◆ **ACTION ITEM**: The expected result is the full listing, retyped exactly, without a single picture.

◆ **SUPPLIED MATERIAL**:
§
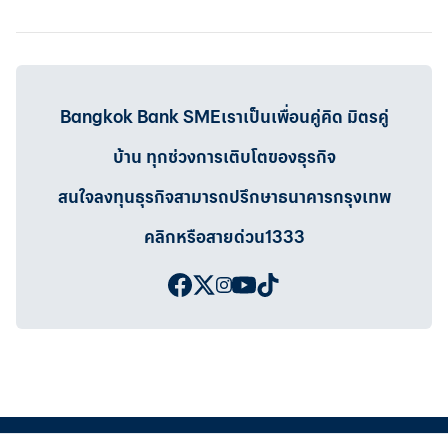
Bangkok Bank SMEเราเป็นเพื่อนคู่คิด มิตรคู่
บ้าน ทุกช่วงการเติบโตของธุรกิจ
สนใจลงทุนธุรกิจสามารถปรึกษาธนาคารกรุงเทพ
คลิกหรือสายด่วน1333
§
◆ **ANSWER**:
Bangkok Bank SMEเราเป็นเพื่อนคู่คิด มิตรคู่
บ้าน ทุกช่วงการเติบโตของธุรกิจ
สนใจลงทุนธุรกิจสามารถปรึกษาธนาคารกรุงเทพ
คลิกหรือสายด่วน1333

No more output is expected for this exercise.